IPO boom leaves fundies with deal fatigue

The biggest rush of companies to float on the ASX in nine years has left some fund managers unimpressed, saying it is difficult to spot good opportunities among the onslaught of offerings.

A huge rush of initial public offerings in the second quarter has left many investors struggling to digest the details of offers and make decisions, which has led to a lack of support for some floats, reporting by Data Room has found.

So far this year, the IPO market has raised a hefty $5.18bn, the largest amount for the same period since 2005, and more than five times the $900.5m raised in the first half of last year.

Australia’s IPO market started to pick up in the second half of 2013 after a five-year drought following the global financial crisis. In the year to date, 30 IPOs have been announced with 28 of them already priced, while the same period last year saw 22 IPOs announced and 19 of them priced, according to Bloomberg data.

“There is a bit of deal fatigue, with so many going on at the same time. It’s hard to digest all the information accurately and process,” says Rob Tucker, a fund manager at S.G. Hiscock & Co.

“Broadly speaking, the earlier ones get better support and the latter ones start to struggle,” he says.

New Zealand’s equipment-rental firm Hirepool shelved a $NZ262m ($A243.9m) IPO plan on Tuesday over concern from institutional investors that on-market support for the stock wouldn't be strong enough.

Australian private equity firm Next Capital decided to retain control as it could not get the price it wanted, a source close to the matter told Data Room. It is understood there was not enough support from local institutions for the company.

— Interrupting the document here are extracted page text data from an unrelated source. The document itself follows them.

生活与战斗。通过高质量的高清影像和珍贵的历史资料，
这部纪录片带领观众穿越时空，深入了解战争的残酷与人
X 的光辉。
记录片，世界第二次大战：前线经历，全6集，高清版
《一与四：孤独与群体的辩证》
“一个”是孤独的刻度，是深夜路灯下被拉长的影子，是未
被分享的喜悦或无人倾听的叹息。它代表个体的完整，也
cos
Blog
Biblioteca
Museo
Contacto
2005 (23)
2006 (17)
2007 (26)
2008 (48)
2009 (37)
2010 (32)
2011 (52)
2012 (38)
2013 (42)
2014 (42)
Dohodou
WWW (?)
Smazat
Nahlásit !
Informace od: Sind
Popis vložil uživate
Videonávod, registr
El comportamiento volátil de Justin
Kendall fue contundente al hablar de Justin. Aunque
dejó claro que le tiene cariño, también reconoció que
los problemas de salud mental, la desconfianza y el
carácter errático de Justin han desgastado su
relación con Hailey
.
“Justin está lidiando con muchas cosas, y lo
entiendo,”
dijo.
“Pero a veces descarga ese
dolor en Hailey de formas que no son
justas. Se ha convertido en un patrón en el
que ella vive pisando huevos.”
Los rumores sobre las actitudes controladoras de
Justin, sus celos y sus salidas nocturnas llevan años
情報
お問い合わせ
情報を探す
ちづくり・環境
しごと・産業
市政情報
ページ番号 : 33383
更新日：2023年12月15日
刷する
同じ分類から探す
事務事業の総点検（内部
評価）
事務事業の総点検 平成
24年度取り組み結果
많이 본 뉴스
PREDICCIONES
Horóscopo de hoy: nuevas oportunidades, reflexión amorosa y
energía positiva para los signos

Another fund manager, Chris Kimber from Kimber Capital, says he has also experienced “fatigue” with the busy flow of deals.

“I have to be pretty convinced that it’s got to be exciting to get on board,” he says.

“All of a sudden if somebody gets a good price and lists well, then three other guys will say: maybe we should do it. Now welcome to the party, when they get there they find the market doesn’t want to pay them what they paid for their competitor six months ago,” he adds.

The lack of support also leads to a disappointing ASX performance for some stocks. Last Monday, fashion retailer and wholesaler PAS Group dropped 16 per cent from its listing price on the first day of trade. It’s now trading at $0.98, still 17 cents lower than the issue price. Hotel group Mantra also traded below its issue price of $1.80.

Fund managers feel they may have missed out on some good opportunities among the flood of deals. Mr Tucker says in the last month he only participated in Monash IVF, a fertility services company which debuts on the ASX tomorrow.

“We’ve actually let most of them pass. Not sure if it’s the right strategy, because some of them made good money,” he says.

It’s difficult for fund managers to discern good buying opportunities when they have been offered so many deals, says Mr Kimber.

Others argue it all depends on the quality of the company itself and the pricing, rather than whether the market is overcrowded.

John McClean, head of capital markets origination at Citi, says he has not seen any sign of so-called “deal fatigue” in the market. Citi is one of the joint lead managers for Asaleo Care, the toilet paper maker, which raised $656m in the year’s second biggest IPO and lists on Friday.

“We are not seeing any sign of that. I guess at the end of the day (for) the professional money managers the mandate is to look at investment opportunities, whether they are existing companies or new companies. I don’t anticipate any challenges with fatigue in the market place,” he said.